- Your assignment -
From the entries below, print exactly the span beginning with the line holding "Научитесь летать прямо сейчас!" and ending with the line holding "с коррупцией (ФБК), Фонд", endpoints included, and skip any pictures.

- Dataset -

════════

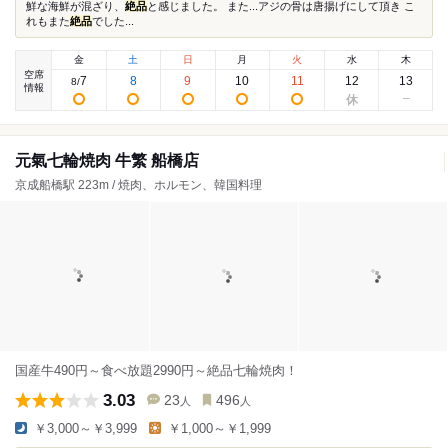
鮮な海鮮が混ざり、
絶品
と感じました。 また...アジの骨は唐揚げにして頂き こ
れもまた
絶品
でした...
金
土
日
月
火
水
木
空席
7
8
9
10
11
12
13
8
/
情報
元氣七輪焼肉 牛繁 船橋店
京成船橋駅 223m / 焼肉、ホルモン、韓国料理
国産牛490円～食べ放題2990円～絶品七輪焼肉！
3.03
23
496
人
人
￥3,000～￥3,999
￥1,000～￥1,999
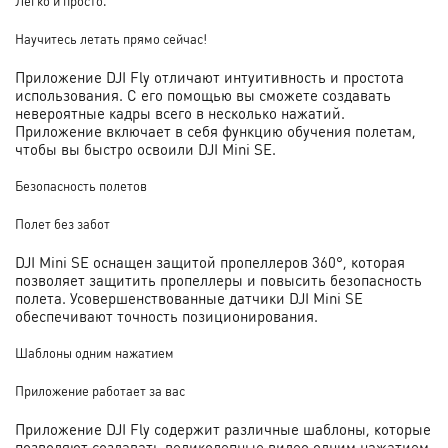
Легко и просто.
Научитесь летать прямо сейчас!
Приложение DJI Fly отличают интуитивность и простота
использования. С его помощью вы сможете создавать
невероятные кадры всего в несколько нажатий.
Приложение включает в себя функцию обучения полетам,
чтобы вы быстро освоили DJI Mini SE.
Безопасность полетов
Полет без забот
DJI Mini SE оснащен защитой пропеллеров 360°, которая
позволяет защитить пропеллеры и повысить безопасность
полета. Усовершенствованные датчики DJI Mini SE
обеспечивают точность позиционирования.
Шаблоны одним нажатием
Приложение работает за вас
Приложение DJI Fly содержит различные шаблоны, которые
позволяют создавать великолепные видео одним нажатием.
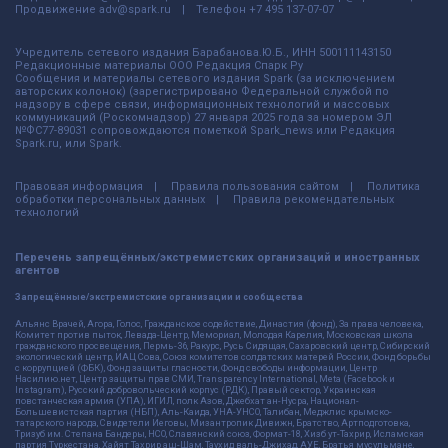
Продвижение
adv@spark.ru
Телефон
+7 495 137-07-07
Учредитель сетевого издания Барабанова.Ю.Б., ИНН 500111143150
Редакционные материалы ООО Редакция Спарк Ру
Сообщения и материалы сетевого издания Spark (за исключением
авторских колонок) (зарегистрировано Федеральной службой по
надзору в сфере связи, информационных технологий и массовых
коммуникаций (Роскомнадзор) 27 января 2025 года за номером ЭЛ
№ФС77-89031 сопровождаются пометкой Spark_news или Редакция
Spark.ru, или Spark.
Правовая информация
Правила пользования сайтом
Политика
обработки персональных данных
Правила рекомендательных
технологий
Перечень запрещённых/экстремистских организаций и иностранных
агентов
Запрещённые/экстремистские организации и сообщества
Альянс Врачей, Агора, Голос, Гражданское содействие, Династия (фонд), За права человека,
Комитет против пыток, Левада-Центр, Мемориал, Молодая Карелия, Московская школа
гражданского просвещения, Пермь-36, Ракурс, Русь Сидящая, Сахаровский центр, Сибирский
экологический центр, ИАЦ Сова, Союз комитетов солдатских матерей России, Фонд борьбы
с коррупцией (ФБК), Фонд защиты гласности, Фонд свободы информации, Центр
Насилию.нет, Центр защиты прав СМИ, Transparency International, Meta (Facebook и
Instagram), Русский добровольческий корпус (РДК), Правый сектор, Украинская
повстанческая армия (УПА), ИГИЛ, полк Азов, Джебхат ан-Нусра, Национал-
Большевистская партия (НБП), Аль-Каида, УНА-УНСО, Талибан, Меджлис крымско-
татарского народа, Свидетели Иеговы, Мизантропик Дивижн, Братство, Артподготовка,
Тризуб им. Степана Бандеры, НСО, Славянский союз, Формат-18, Хизб ут-Тахрир, Исламская
партия Туркестана, Хайят Тахрир аш-Шам, Таухид валь-Джихад, АУЕ, Братья мусульмане,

════════

- Answer space -
Научитесь летать прямо сейчас!
Приложение DJI Fly отличают интуитивность и простота
использования. С его помощью вы сможете создавать
невероятные кадры всего в несколько нажатий.
Приложение включает в себя функцию обучения полетам,
чтобы вы быстро освоили DJI Mini SE.
Безопасность полетов
Полет без забот
DJI Mini SE оснащен защитой пропеллеров 360°, которая
позволяет защитить пропеллеры и повысить безопасность
полета. Усовершенствованные датчики DJI Mini SE
обеспечивают точность позиционирования.
Шаблоны одним нажатием
Приложение работает за вас
Приложение DJI Fly содержит различные шаблоны, которые
позволяют создавать великолепные видео одним нажатием.
Продвижение
adv@spark.ru
Телефон
+7 495 137-07-07
Учредитель сетевого издания Барабанова.Ю.Б., ИНН 500111143150
Редакционные материалы ООО Редакция Спарк Ру
Сообщения и материалы сетевого издания Spark (за исключением
авторских колонок) (зарегистрировано Федеральной службой по
надзору в сфере связи, информационных технологий и массовых
коммуникаций (Роскомнадзор) 27 января 2025 года за номером ЭЛ
№ФС77-89031 сопровождаются пометкой Spark_news или Редакция
Spark.ru, или Spark.
Правовая информация
Правила пользования сайтом
Политика
обработки персональных данных
Правила рекомендательных
технологий
Перечень запрещённых/экстремистских организаций и иностранных
агентов
Запрещённые/экстремистские организации и сообщества
Альянс Врачей, Агора, Голос, Гражданское содействие, Династия (фонд), За права человека,
Комитет против пыток, Левада-Центр, Мемориал, Молодая Карелия, Московская школа
гражданского просвещения, Пермь-36, Ракурс, Русь Сидящая, Сахаровский центр, Сибирский
экологический центр, ИАЦ Сова, Союз комитетов солдатских матерей России, Фонд борьбы
с коррупцией (ФБК), Фонд защиты гласности, Фонд свободы информации, Центр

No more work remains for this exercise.